After sometime, the Revenue authorities/respondent herein came to know that the Institute was committing breach of the aforesaid conditions, as it had not been providing free diagnostic treatment to at least 40 per cent of all its outdoor patients and it was also not giving free treatment to indoor patients having income of less than Rs. nThe Institute was not charged any import duty as it had produced requisite certificate dated 11. It is contended that these rules were, unfortunately, not brought to the notice of the High Court and that the decision rendered by the High Court accepting the Criminal Law firm in Chandigarh laid down in SAIL is incorrect.
Pertinently, this show cause notice dated 12. We are not influenced by the arguments of the respondents that in the drawings which were kept for inspection, this part of land is shown for commercial development. 500 per month and for this purpose, it had not got 10 per cent hospital beds reserved for such patients. 1991 issued by the Director General of Health Services, New Delhi. Section 8 of the Act recognises these differences; for example, there is an assembly’ of Swetambar Jains known as Shree Sangh and under s.
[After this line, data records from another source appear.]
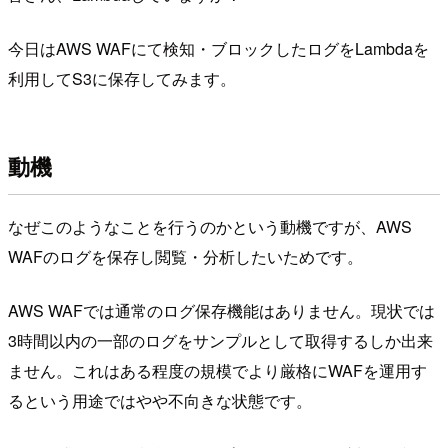
今日はAWS WAFにて検知・ブロックしたログをLambdaを
利用してS3に保存してみます。
動機
なぜこのようなことを行うのかという動機ですが、AWS
WAFのログを保存し閲覧・分析したいためです。
AWS WAFでは通常のログ保存機能はありません。現状では
3時間以内の一部のログをサンプルとして取得するしか出来
ません。これはある程度の規模でより厳格にWAFを運用す
るという用途ではやや不向きな状態です。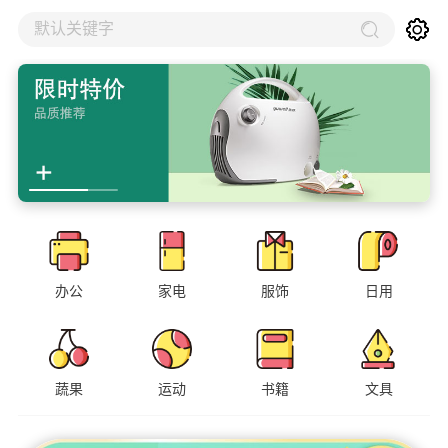
默认关键字
办公
家电
服饰
日用
蔬果
运动
书籍
文具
Nor was it correct to say that Art It was not, therefore, correct to say that the preamble could in any way limit the power of Parliament to cede parts of the national territory. In Eglinton Silica Brick Co. 15,687/- as subscription in’ respect of the Authorized Assistants 60,750/- as entrance fees, and the sum of Rs. The appellants then applied for Illegal Custody and Habeas Corpus Advocate in Chandigarh obtained a certificate from the High Court that the case fulfilled the requirements of Art.
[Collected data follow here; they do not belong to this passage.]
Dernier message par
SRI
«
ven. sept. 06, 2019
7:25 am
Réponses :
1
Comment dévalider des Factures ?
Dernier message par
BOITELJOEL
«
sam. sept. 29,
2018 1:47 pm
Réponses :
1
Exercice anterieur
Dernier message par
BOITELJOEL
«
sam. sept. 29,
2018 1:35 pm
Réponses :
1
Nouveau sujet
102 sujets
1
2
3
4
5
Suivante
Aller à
That being so, the question is whether TISCO is entitled to refund of the excess royalty paid from 10th August, 1998 (the date of the decision in SAIL) to 25th September, 2000 and if so whether the High Court was right in denying that refund. The Labour Appellate Tribunal substantially affirmed the decision of the Industrial Tribunal and gave several reasons why the global profits of the Lipton, Ltd. , could not be taken into account for the payment of bonus to its workers in India.
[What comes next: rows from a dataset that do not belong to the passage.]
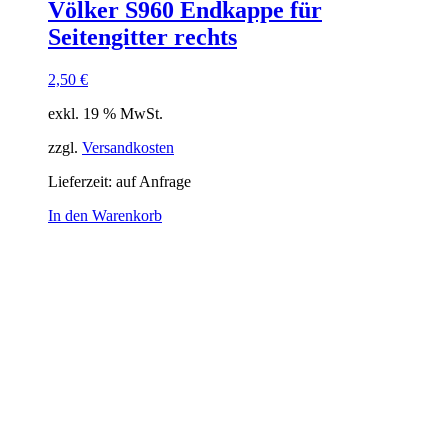
Völker S960 Endkappe für
Seitengitter rechts
2,50
€
exkl. 19 % MwSt.
zzgl.
Versandkosten
Lieferzeit:
auf Anfrage
In den Warenkorb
133 of the Constitution. In this context, it must immediately be noted that the contention of the State of Jharkhand is not that Rule 64B and Rule 64C of the MCR have retrospective effect. Also, the question is whether TISCO is entitled to refund of royalty from 25th September, 2000 till June 2002 and if so, whether the High Court was right in denying that refund. sons to the Board of Swetambar Jain Religious Trust.
8(2)(c) of, the Act the Shree Sangh is entitled to elect five per-. In any case, we are of the view that such a drawing by itself would not meet the mandatory requirement of the Act in the absence of specific stipulation in this behalf in the notification itself 2000 was issued under Section 124 of the Customs Act, 1962 (hereinafter referred to as Act) and after stating that the aforesaid breach was allegedly committed by the appellant, in the show cause notice, it was proposed as under: – “16.
Suti Mills Mazdoor Union, Kanpur (2). Marrian (1), the assessee company which had gone into voluntary liquidation in 1904 was carried on by the liquidator till 1921 when the business was sold to another company which took it over on October 5, 1921, and the business of the appellant company then ceased. The submission is that after the decision in SAIL the Government of India issued a notification dated 25th September, 2000 inserting Rule 64B and Rule 64C in the Mineral Concession Rules, 1960 (hereafter MCR) and as a result of this, Run-of-Mine (ROM) minerals, after being processed in the leased area are exigible to royalty on the processed mineral.